Os relatos são apresentados no parecer de forma anônima, para preservar a identidade das mulheres que decidiram expor suas situações. Essa é a primeira vez em que um grupo de defensoras públicas decide falar sobre as violências sofridas durante suas atividades que, na opinião delas, são um “reflexo de estruturas institucionais machistas cristalizadas no serviço público”.

As mulheres relatam tratamento desigual de gênero de forma sistemática e estrutural em todos os espaços da carreira.
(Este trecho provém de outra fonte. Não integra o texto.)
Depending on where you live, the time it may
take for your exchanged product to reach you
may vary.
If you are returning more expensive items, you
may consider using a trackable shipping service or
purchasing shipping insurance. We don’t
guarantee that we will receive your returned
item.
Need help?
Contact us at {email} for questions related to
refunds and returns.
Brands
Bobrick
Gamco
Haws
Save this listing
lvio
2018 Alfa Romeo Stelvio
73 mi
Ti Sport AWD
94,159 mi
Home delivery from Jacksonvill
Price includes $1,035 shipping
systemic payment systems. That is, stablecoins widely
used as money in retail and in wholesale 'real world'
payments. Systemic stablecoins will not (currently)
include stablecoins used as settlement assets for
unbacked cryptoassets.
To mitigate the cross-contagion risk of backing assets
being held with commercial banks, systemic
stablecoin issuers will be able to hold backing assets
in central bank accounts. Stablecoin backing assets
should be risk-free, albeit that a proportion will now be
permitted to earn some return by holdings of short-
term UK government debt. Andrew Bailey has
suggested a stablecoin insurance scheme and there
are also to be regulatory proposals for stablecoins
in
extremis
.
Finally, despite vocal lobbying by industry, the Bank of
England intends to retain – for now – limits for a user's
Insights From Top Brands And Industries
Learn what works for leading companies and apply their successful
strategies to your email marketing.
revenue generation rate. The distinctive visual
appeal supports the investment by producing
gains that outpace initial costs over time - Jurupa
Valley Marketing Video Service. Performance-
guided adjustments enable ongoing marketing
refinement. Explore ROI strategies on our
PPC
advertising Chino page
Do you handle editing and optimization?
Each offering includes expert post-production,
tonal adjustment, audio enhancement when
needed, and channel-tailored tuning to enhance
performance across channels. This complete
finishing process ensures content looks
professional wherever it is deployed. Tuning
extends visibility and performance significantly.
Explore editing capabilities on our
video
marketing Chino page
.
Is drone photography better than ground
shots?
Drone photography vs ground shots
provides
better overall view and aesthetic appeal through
Por isso, decidiram criar a Campanha Permanente Contra a Violência de Gênero nas Defensorias Públicas, um canal para receber esse tipo de denúncia e provocar uma mudança de consciência que introduza o compliance no órgão.
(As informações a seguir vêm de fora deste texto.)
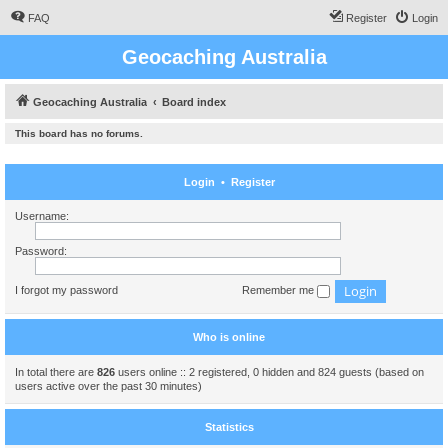
FAQ
Register
Login
Geocaching Australia
Geocaching Australia
Board index
This board has no forums.
Login
•
Register
Username:
Password:
I forgot my password
Remember me
Who is online
In total there are
826
users online :: 2 registered, 0 hidden and 824 guests (based on
users active over the past 30 minutes)
Statistics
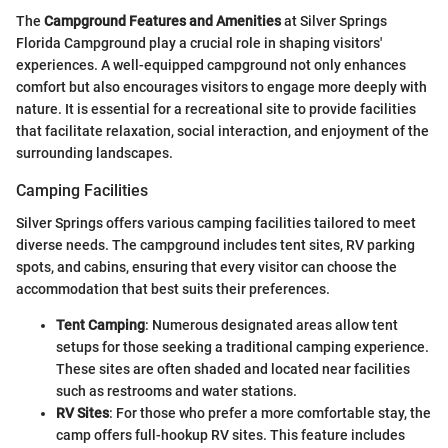
The
Campground Features and Amenities
at Silver Springs
Florida Campground play a crucial role in shaping visitors'
experiences. A well-equipped campground not only enhances
comfort but also encourages visitors to engage more deeply with
nature. It is essential for a recreational site to provide facilities
that facilitate relaxation, social interaction, and enjoyment of the
surrounding landscapes.
Camping Facilities
Silver Springs offers various camping facilities tailored to meet
diverse needs. The campground includes tent sites, RV parking
spots, and cabins, ensuring that every visitor can choose the
accommodation that best suits their preferences.
Tent Camping
: Numerous designated areas allow tent
setups for those seeking a traditional camping experience.
These sites are often shaded and located near facilities
such as restrooms and water stations.
RV Sites
: For those who prefer a more comfortable stay, the
camp offers full-hookup RV sites. This feature includes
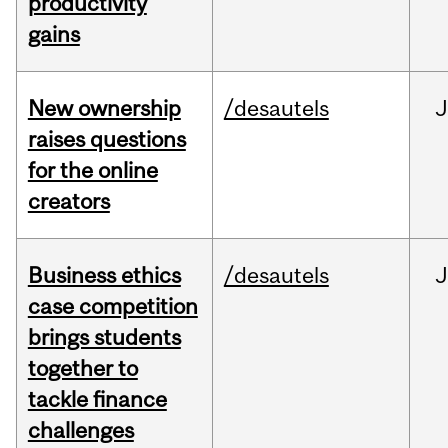
productivity
gains
New ownership
/desautels
J
raises questions
for the online
creators
Business ethics
/desautels
J
case competition
brings students
together to
tackle finance
challenges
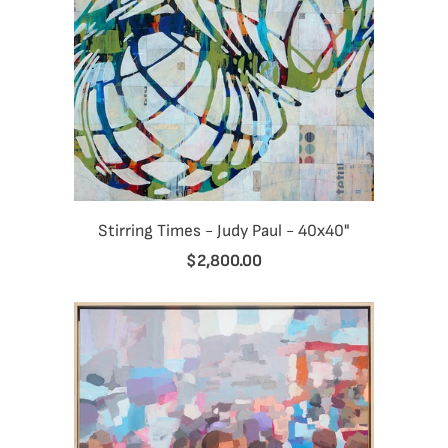
Stirring Times - Judy Paul - 40x40"
$2,800.00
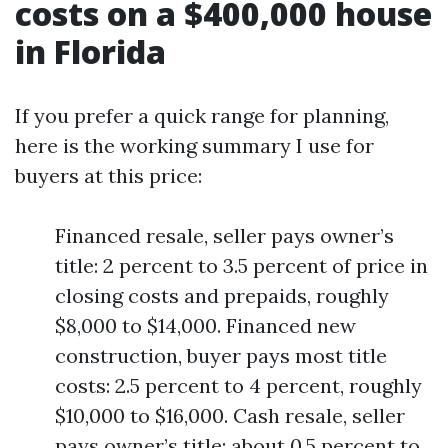
costs on a $400,000 house
in Florida
If you prefer a quick range for planning,
here is the working summary I use for
buyers at this price:
Financed resale, seller pays owner’s
title: 2 percent to 3.5 percent of price in
closing costs and prepaids, roughly
$8,000 to $14,000. Financed new
construction, buyer pays most title
costs: 2.5 percent to 4 percent, roughly
$10,000 to $16,000. Cash resale, seller
pays owner’s title: about 0.5 percent to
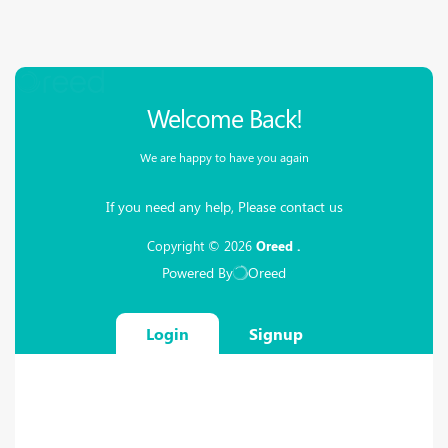
Please
note:
This
website
includes
an
Welcome Back!
accessibility
system.
We are happy to have you again
If you need any help, Please contact us
Copyright © 2026
Oreed .
Powered By
Oreed
Login
Signup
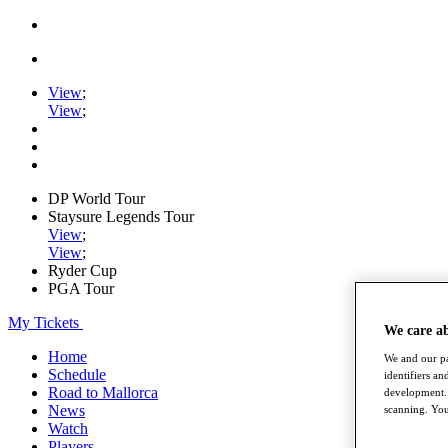
View
;
View
;
DP World Tour
Staysure Legends Tour
View
;
View
;
Ryder Cup
PGA Tour
My Tickets
We care a
Home
We and our pa
Schedule
identifiers a
Road to Mallorca
development. 
News
scanning. You
Watch
Players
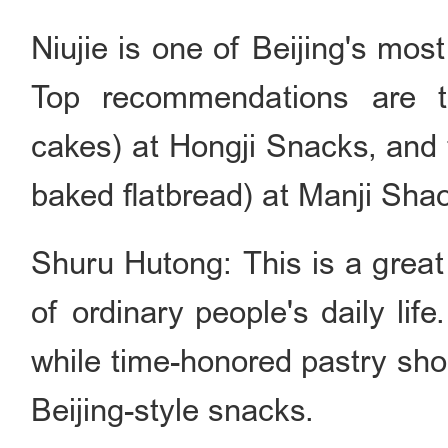
Niujie is one of Beijing's most
Top recommendations are th
cakes) at Hongji Snacks, and
baked flatbread) at Manji Sha
Shuru Hutong: This is a great
of ordinary people
'
s daily lif
while time-honored pastry shop
Beijing-style snacks.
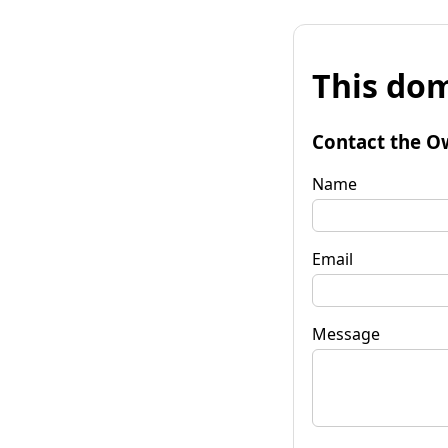
This dom
Contact the O
Name
Email
Message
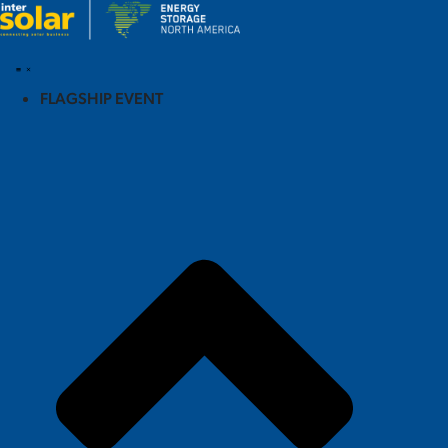
FLAGSHIP EVENT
 Defensoras públicas pedem Igualdade de gênero

 O parecer chama a atenção à necessidade de estratégias para “enfrentar de forma ampla a divisão sexual do trabalho e suas consequências para os espaços institucionais, principalmente para cargos eletivos ou de tomada de decisão. (…) Se, de um lado, a Constituição Federal, os marcos legais e o exercício do direito ao voto permitiram a ascensão e ampliação da participação feminina, de outro lado ficaram ainda mais evidentes as desigualdades e a violência em espaços de poder”.

Ainda conforme o texto, é preciso reconhecer as estruturas sociais construídas para que as mulheres tenham menos acesso a cargos de poder, menos controle sobre recursos, em padrões generalizados de desigualdade sistêmica entre homens e mulheres. No Judiciário brasileiro, por exemplo, a desigualdade estrutural fica mais evidente: o índice brasileiro de Paridade Política para a dimensão do Poder Judiciário é de 21,7 em um score de 100, o que demonstra a baixíssima presença de mulheres nos cargos de maior poder e decisão neste âmbito.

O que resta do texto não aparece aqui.